October 8, 2008
Another interesting attack on retributivism
As noted in recent posts here and here, Adam Kolber's recent scholarly work seems designed to sow discontent with standard retributivist punishment justification. And, as documented by this revised paper appearing anew on SSRN, Professor Kolber apparently has a fellow traveler in Nathan Hanna. The paper is titled "Rethinking Retributivist Thought Experiments: An Abolitionist Critique," and here is the abstract:
Retributivist arguments often employ thought experiments meant to elicit various responses from us -- materials with which, it is hoped, compelling arguments for punishment can be constructed. Many think that these experiments help make a prima facie case for punishment, that they highlight reasons that speak unequivocally, if not decisively, in punishment's favor. Retributivist use of these experiments has gone insufficiently challenged. I plan to turn the tables on the retributivist.
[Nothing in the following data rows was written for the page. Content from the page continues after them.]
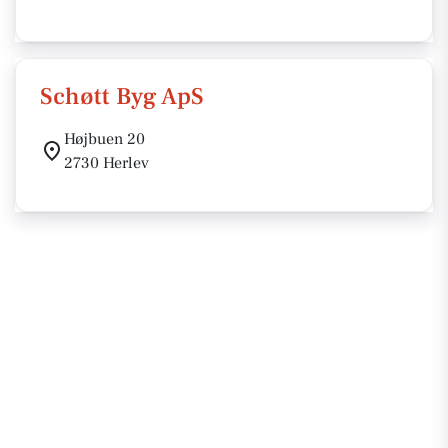
Schøtt Byg ApS
Højbuen 20
2730 Herlev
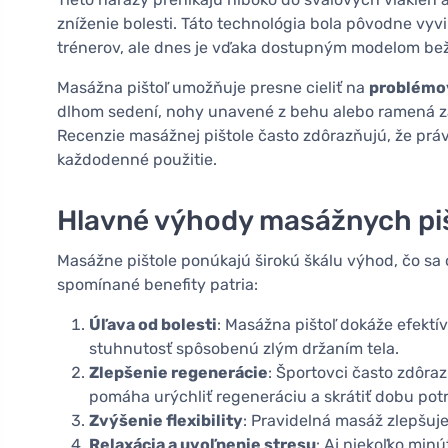
zníženie bolesti. Táto technológia bola pôvodne vyv
trénerov, ale dnes je vďaka dostupným modelom be
Masážna pištoľ umožňuje presne cieliť na
problémov
dlhom sedení, nohy unavené z behu alebo ramená 
Recenzie masážnej pištole často zdôrazňujú, že práv
každodenné použitie.
Hlavné výhody masážnych pišt
Masážne pištole ponúkajú širokú škálu výhod, čo sa 
spomínané benefity patria:
Úľava od bolesti
: Masážna pištoľ dokáže efektív
stuhnutosť spôsobenú zlým držaním tela.
Zlepšenie regenerácie
: Športovci často zdôra
pomáha urýchliť regeneráciu a skrátiť dobu pot
Zvýšenie flexibility
: Pravidelná masáž zlepšuje
Relaxácia a uvoľnenie stresu
: Aj niekoľko min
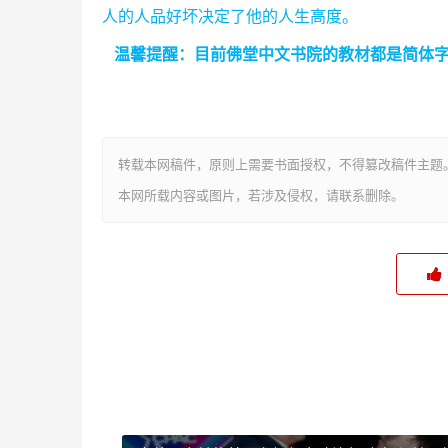
人的人品好坏决定了他的人生高度。
温馨提醒
：
目前佛堂中文书院的教材都是简体
转载本网稿件，原则上需要书面授权，不得篡改稿件主题
本网所载内容或图片，若涉及侵权，请联系删除。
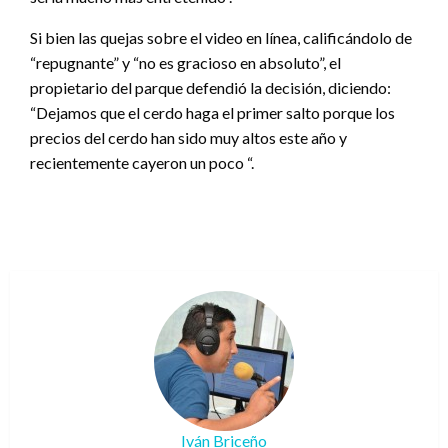
Si bien las quejas sobre el video en línea, calificándolo de
“repugnante” y “no es gracioso en absoluto”, el
propietario del parque defendió la decisión, diciendo:
“Dejamos que el cerdo haga el primer salto porque los
precios del cerdo han sido muy altos este año y
recientemente cayeron un poco “.
Iván Briceño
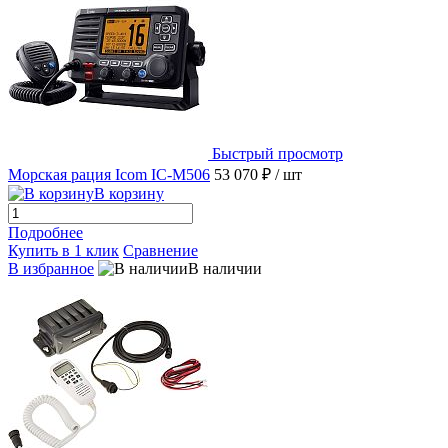
Быстрый просмотр
Морская рация Icom IC-M506
53 070 ₽
/ шт
В корзину
Подробнее
Купить в 1 клик
Сравнение
В избранное
В наличии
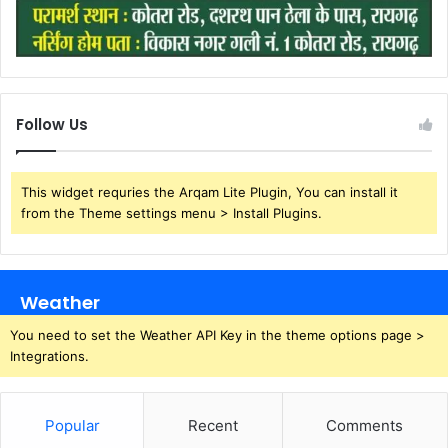
Follow Us
This widget requries the Arqam Lite Plugin, You can install it
from the Theme settings menu > Install Plugins.
Weather
You need to set the Weather API Key in the theme options page >
Integrations.
Popular
Recent
Comments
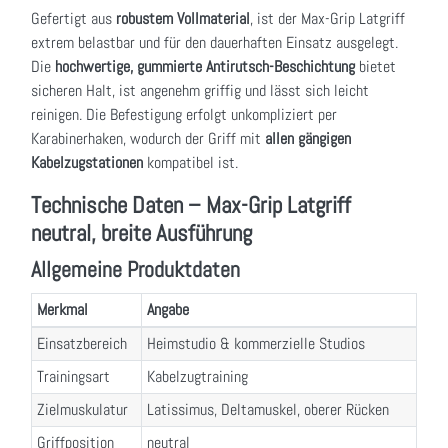
Gefertigt aus
robustem Vollmaterial
, ist der Max-Grip Latgriff
extrem belastbar und für den dauerhaften Einsatz ausgelegt.
Die
hochwertige, gummierte Antirutsch-Beschichtung
bietet
sicheren Halt, ist angenehm griffig und lässt sich leicht
reinigen. Die Befestigung erfolgt unkompliziert per
Karabinerhaken, wodurch der Griff mit
allen gängigen
Kabelzugstationen
kompatibel ist.
Technische Daten – Max-Grip Latgriff
neutral, breite Ausführung
Allgemeine Produktdaten
Merkmal
Angabe
Einsatzbereich
Heimstudio & kommerzielle Studios
Trainingsart
Kabelzugtraining
Zielmuskulatur
Latissimus, Deltamuskel, oberer Rücken
Griffposition
neutral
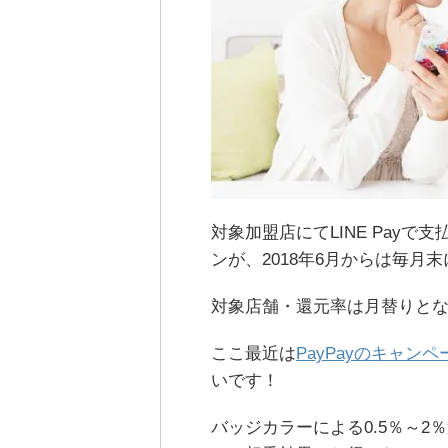
対象加盟店にてLINE Pay
ンが、2018年6月からは毎月
対象店舗・還元率は月替りとな
ここ最近は
PayPayのキャンペ
いです！
バッジカラーによる0.5％～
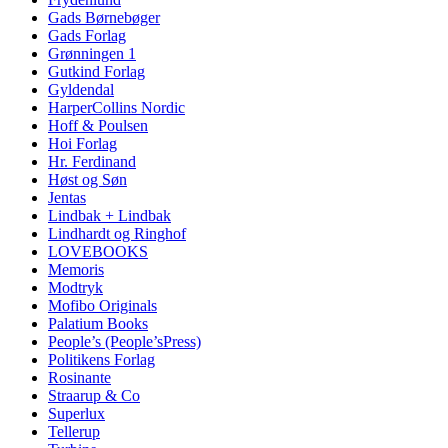
Gads Børnebøger
Gads Forlag
Grønningen 1
Gutkind Forlag
Gyldendal
HarperCollins Nordic
Hoff & Poulsen
Hoi Forlag
Hr. Ferdinand
Høst og Søn
Jentas
Lindbak + Lindbak
Lindhardt og Ringhof
LOVEBOOKS
Memoris
Modtryk
Mofibo Originals
Palatium Books
People’s (People’sPress)
Politikens Forlag
Rosinante
Straarup & Co
Superlux
Tellerup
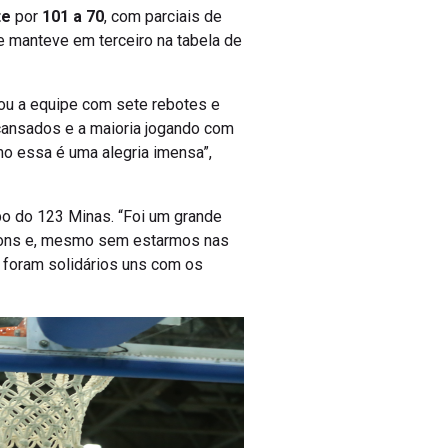
te
por
101 a 70
, com parciais de
 manteve em terceiro na tabela de
dou a equipe com sete rebotes e
 cansados e a maioria jogando com
omo essa é uma alegria imensa”,
upo do 123 Minas. “Foi um grande
pions e, mesmo sem estarmos nas
 foram solidários uns com os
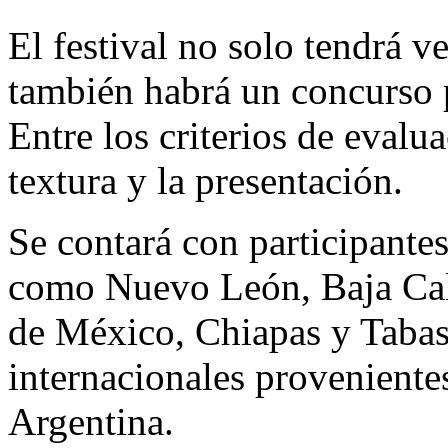
El festival no solo tendrá v
también habrá un concurso p
Entre los criterios de evalua
textura y la presentación.
Se contará con participantes
como Nuevo León, Baja Cali
de México, Chiapas y Tabas
internacionales provenient
Argentina.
These experiments do not highlight reasons for punishment. In fact, examination of these experiments and arguments that have employed them can help emphasize the strength of Abolitionism, the view that punishment is unjustified. I will show how these experiments have been and can be mishandled and what insights can be taken from them once we identify the errors that have plagued their use. Retributivist arguments employing these experiments suffer from a variety of problems. They rely on dubious and ambiguous claims about the nature and content of the responses elicited by the experiments, misconstrue the moral import of some of the responses, and insufficiently question mistaken assumptions that influence the responses.